One of the best multiplayer games I've ever played.
SB II added way too many special bombs or whatever. Took away the 'simplicity' part of the game.
I was in unusual circumstances a few years back, which made social gaming not only necessary but desirable. (Necessary in the respect that there were very few alternatives for socialization, since we were working in an isolated area.)
I learned an important lesson from that: accessible multiplayer games can be a lot of fun. The only requirement is that there are a bunch of people in a room, and that those people want to have a good time. Once the games become online multiplayer, the lack of face-to-face interaction removes huge chunk of the fun. Once the games become too complex, skilled players do all of the winning and novices do all of the losing. (And how many people have fun when they are consistently losing?)
Now I can't speak for Ouya since I've never used the platform, but Nintendo did a good job of it with the Wii. From what I've seen of Android games, developers have done a good job of creating accessible games. (But since I've only ever played Android games on tablets, I don't know what face-to-face multiplayer is like.)
Combined with a USB MCE remote, the Ouya makes a fantastic XBMC media player -- there's a free 'official' XBMC release in the Ouya store which supports hardware video decoding, and plays back 1080p video without a hitch.
This is probably the very first time words "console games", "deep" and "complex" are used together in same sentence.
This is an Ouya avertisement: https://www.youtube.com/watch?...
It contains cartoon vomit and a cartoon man beating himself to death with his own spine while up to his wasit in his own vomit. They could probably advertise better.
Some of the games are great fun. Ballistic in particular. Not a lot of thinking involved, but fast, fun, and pretty.
Draw Rider is good on the Ouya as well. A couple of others come t mind.

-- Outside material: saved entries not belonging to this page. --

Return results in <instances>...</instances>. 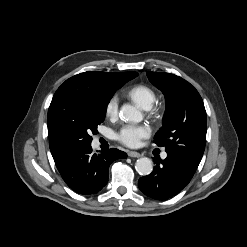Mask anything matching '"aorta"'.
<instances>
[{
  "label": "aorta",
  "mask_w": 247,
  "mask_h": 247,
  "mask_svg": "<svg viewBox=\"0 0 247 247\" xmlns=\"http://www.w3.org/2000/svg\"><path fill=\"white\" fill-rule=\"evenodd\" d=\"M120 117L123 120L138 123L142 120L141 112L130 104H124L120 110ZM136 171L143 176L149 175L153 170L152 160L147 157L138 159L135 163Z\"/></svg>",
  "instance_id": "aorta-1"
}]
</instances>
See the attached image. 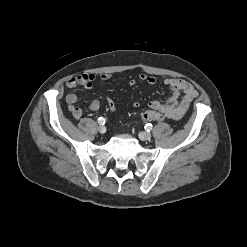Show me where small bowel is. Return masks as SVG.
<instances>
[{
    "instance_id": "c3829d8e",
    "label": "small bowel",
    "mask_w": 247,
    "mask_h": 247,
    "mask_svg": "<svg viewBox=\"0 0 247 247\" xmlns=\"http://www.w3.org/2000/svg\"><path fill=\"white\" fill-rule=\"evenodd\" d=\"M98 77L101 80H108L112 77V75L101 74L96 76L95 74H79L69 78L66 81V86L69 89H75L80 86L85 87L86 89H91ZM139 80L150 85H155L157 83V79L155 77L147 74L139 75ZM136 84V79H131L129 81L130 86H134ZM164 84L172 90V96L166 101H151L149 106L151 109L161 112L167 118L174 120L181 119L187 112L190 103L197 96V91L191 83L180 78H166L164 80ZM77 99V95L74 92H69L65 96L68 110L71 116L76 120L80 119L83 115V110L76 106ZM107 103L111 111L117 110V106L112 99L108 98ZM133 106L139 107L140 103L134 102ZM99 108L100 102L97 99L92 100L88 105V109L90 111H97Z\"/></svg>"
}]
</instances>
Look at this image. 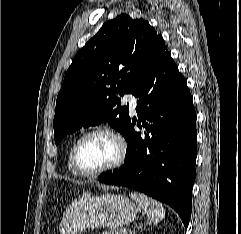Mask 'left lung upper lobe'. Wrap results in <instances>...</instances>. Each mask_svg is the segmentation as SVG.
<instances>
[{
	"label": "left lung upper lobe",
	"instance_id": "obj_1",
	"mask_svg": "<svg viewBox=\"0 0 241 234\" xmlns=\"http://www.w3.org/2000/svg\"><path fill=\"white\" fill-rule=\"evenodd\" d=\"M165 48L162 36L143 19L121 14L104 23L78 51L65 75L56 100L55 143L103 121L125 137L128 106L121 107L117 95L133 94Z\"/></svg>",
	"mask_w": 241,
	"mask_h": 234
}]
</instances>
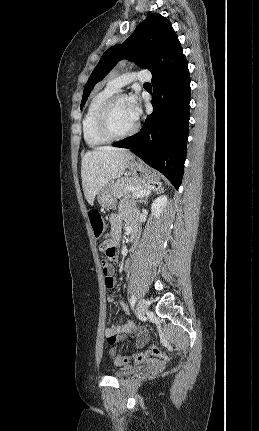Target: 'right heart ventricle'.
I'll use <instances>...</instances> for the list:
<instances>
[{"instance_id":"obj_1","label":"right heart ventricle","mask_w":259,"mask_h":431,"mask_svg":"<svg viewBox=\"0 0 259 431\" xmlns=\"http://www.w3.org/2000/svg\"><path fill=\"white\" fill-rule=\"evenodd\" d=\"M114 93V90L106 87L94 94L88 103L82 119V131L86 144L92 148L103 146L111 141L99 133L96 117L101 105Z\"/></svg>"}]
</instances>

My kids refuse to play it for the most part - they are too into their Xbox.
I am very small, utmostly microscopic.
I've been working on a framework/library for party games. Players use their phones as the controller but look at the same TV for the display. I've had 14 player bomberman, 17 player space wars, more coming.
http://greggman.github.io/HappyFunTimes/
Oh, that's right, you got your PS2 late in it's life so never did much online gaming.
If console games' online servers get taken down faster, how isn't that an advantage for PC games and their often player-run servers?
He claims that the vast majority of gamers are adults
They are, and have been since the PSone days. The average gamer is 31 years old. Didn't you read the ESA's 2014 report? Head to page 5.
That's interesting. In the 2011 version of the same ESA fact sheet, the average gamer was 35. I wonder what has been causing this downward trend. And that's still not a vast majority in the sense that the minority are an edge case not worth serving:
Just because 29% are a minority doesn't mean 29% aren't a market. Besides, don't a lot of parents game with their kids at least in part?
with pickup groups of strangers.
I didn't exactly say that.
Would "with pickup groups of strangers or with friends plucked from pickup groups of strangers" be any closer?
Where have you been the past 20 years, playing SNES games with babysat kids
Brawl is not for Super NES. Is PlayStation All-Stars Battle Royale any better?
Ouya tracks which apps you use and you can't use any without an Internet connection. I asked them to stop this, and they told me they don't really care what I think. They are dicks.